**Task statement:**
Find how many lines in the data below include the word "icon", then write only that number.

**Material supplied:**
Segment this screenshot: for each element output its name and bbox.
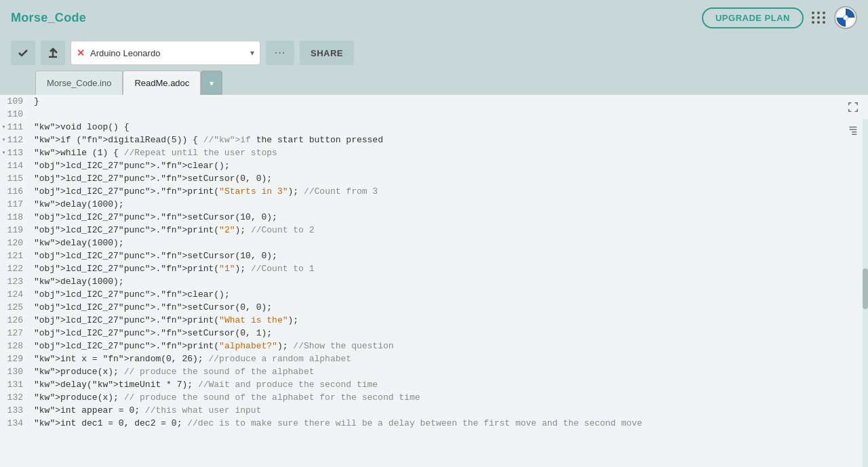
code-line: "obj">lcd_I2C_27"punc">."fn">print("What…	[34, 314, 868, 327]
code-line: "obj">lcd_I2C_27"punc">."fn">print("1");…	[34, 262, 868, 275]
line-numbers: 109110▾111▾112▾1131141151161171181191201…	[0, 95, 28, 467]
app-title: Morse_Code	[11, 11, 86, 25]
line-number: 127	[0, 327, 23, 340]
line-number: 125	[0, 301, 23, 314]
code-line: "obj">lcd_I2C_27"punc">."fn">setCursor(0…	[34, 327, 868, 340]
toolbar: ✕ Arduino Leonardo ▾ ··· SHARE	[0, 35, 868, 70]
code-line: "obj">lcd_I2C_27"punc">."fn">setCursor(0…	[34, 172, 868, 185]
line-number: 124	[0, 288, 23, 301]
line-number: 114	[0, 159, 23, 172]
code-line: }	[34, 95, 868, 108]
code-line: "kw">int dec1 = 0, dec2 = 0; //dec is to…	[34, 417, 868, 430]
editor-right-tools	[844, 98, 863, 140]
dot	[823, 12, 825, 14]
code-line: "kw">produce(x); // produce the sound of…	[34, 365, 868, 378]
code-line	[34, 108, 868, 121]
scrollbar-track[interactable]	[863, 119, 868, 467]
line-number: 126	[0, 314, 23, 327]
code-line: "obj">lcd_I2C_27"punc">."fn">setCursor(1…	[34, 249, 868, 262]
code-line: "kw">delay(1000);	[34, 275, 868, 288]
code-line: "kw">produce(x); // produce the sound of…	[34, 391, 868, 404]
device-name: Arduino Leonardo	[90, 48, 250, 58]
line-number: 118	[0, 211, 23, 224]
device-error-icon: ✕	[77, 47, 85, 58]
dot	[817, 21, 820, 24]
line-number: 110	[0, 108, 23, 121]
line-number: 121	[0, 249, 23, 262]
line-number: 109	[0, 95, 23, 108]
tab-morse-code-ino[interactable]: Morse_Code.ino	[35, 70, 123, 95]
code-content[interactable]: } "kw">void loop() { "kw">if ("fn">digit…	[28, 95, 868, 467]
code-line: "obj">lcd_I2C_27"punc">."fn">setCursor(0…	[34, 301, 868, 314]
code-line: "obj">lcd_I2C_27"punc">."fn">setCursor(1…	[34, 211, 868, 224]
top-bar: Morse_Code UPGRADE PLAN	[0, 0, 868, 35]
tab-readme-adoc[interactable]: ReadMe.adoc	[123, 70, 201, 95]
code-line: "kw">delay("kw">timeUnit * 7); //Wait an…	[34, 378, 868, 391]
line-number: ▾112	[0, 134, 23, 146]
code-line: "kw">delay(1000);	[34, 198, 868, 211]
line-number: 134	[0, 417, 23, 430]
line-number: 133	[0, 404, 23, 417]
line-number: 119	[0, 224, 23, 237]
apps-grid-icon[interactable]	[812, 12, 826, 24]
line-number: 129	[0, 352, 23, 365]
line-number: 120	[0, 237, 23, 249]
dot	[812, 16, 814, 19]
dot	[812, 21, 814, 24]
code-line: "obj">lcd_I2C_27"punc">."fn">print("Star…	[34, 185, 868, 198]
dot	[817, 16, 820, 19]
code-line: "kw">int appear = 0; //this what user in…	[34, 404, 868, 417]
line-number: ▾111	[0, 121, 23, 134]
code-line: "obj">lcd_I2C_27"punc">."fn">print("alph…	[34, 340, 868, 352]
code-line: "kw">delay(1000);	[34, 237, 868, 249]
line-number: 117	[0, 198, 23, 211]
line-number: 115	[0, 172, 23, 185]
code-line: "kw">while (1) { //Repeat until the user…	[34, 146, 868, 159]
top-bar-left: Morse_Code	[11, 11, 86, 25]
svg-point-1	[843, 15, 848, 20]
tab-dropdown-button[interactable]: ▾	[201, 70, 222, 95]
dot	[823, 16, 825, 19]
dot	[823, 21, 825, 24]
code-line: "obj">lcd_I2C_27"punc">."fn">clear();	[34, 288, 868, 301]
upload-button[interactable]	[41, 41, 65, 65]
dot	[812, 12, 814, 14]
share-button[interactable]: SHARE	[300, 41, 354, 65]
device-selector[interactable]: ✕ Arduino Leonardo ▾	[71, 41, 260, 65]
dot	[817, 12, 820, 14]
line-number: 122	[0, 262, 23, 275]
verify-button[interactable]	[11, 41, 35, 65]
chevron-down-icon: ▾	[250, 48, 254, 58]
line-number: 132	[0, 391, 23, 404]
code-line: "obj">lcd_I2C_27"punc">."fn">print("2");…	[34, 224, 868, 237]
code-line: "obj">lcd_I2C_27"punc">."fn">clear();	[34, 159, 868, 172]
more-options-button[interactable]: ···	[266, 41, 294, 65]
editor-container: 109110▾111▾112▾1131141151161171181191201…	[0, 95, 868, 467]
line-number: 128	[0, 340, 23, 352]
list-view-button[interactable]	[844, 121, 863, 140]
line-number: 116	[0, 185, 23, 198]
upgrade-button[interactable]: UPGRADE PLAN	[702, 7, 804, 28]
tabs-bar: Morse_Code.ino ReadMe.adoc ▾	[0, 70, 868, 95]
line-number: ▾113	[0, 146, 23, 159]
user-avatar[interactable]	[834, 6, 857, 29]
code-line: "kw">if ("fn">digitalRead(5)) { //"kw">i…	[34, 134, 868, 146]
scrollbar-thumb[interactable]	[863, 268, 868, 309]
top-bar-right: UPGRADE PLAN	[702, 6, 857, 29]
code-line: "kw">void loop() {	[34, 121, 868, 134]
line-number: 131	[0, 378, 23, 391]
fullscreen-button[interactable]	[844, 98, 863, 117]
line-number: 130	[0, 365, 23, 378]
code-line: "kw">int x = "fn">random(0, 26); //produ…	[34, 352, 868, 365]
line-number: 123	[0, 275, 23, 288]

**Solution to the exercise:**
3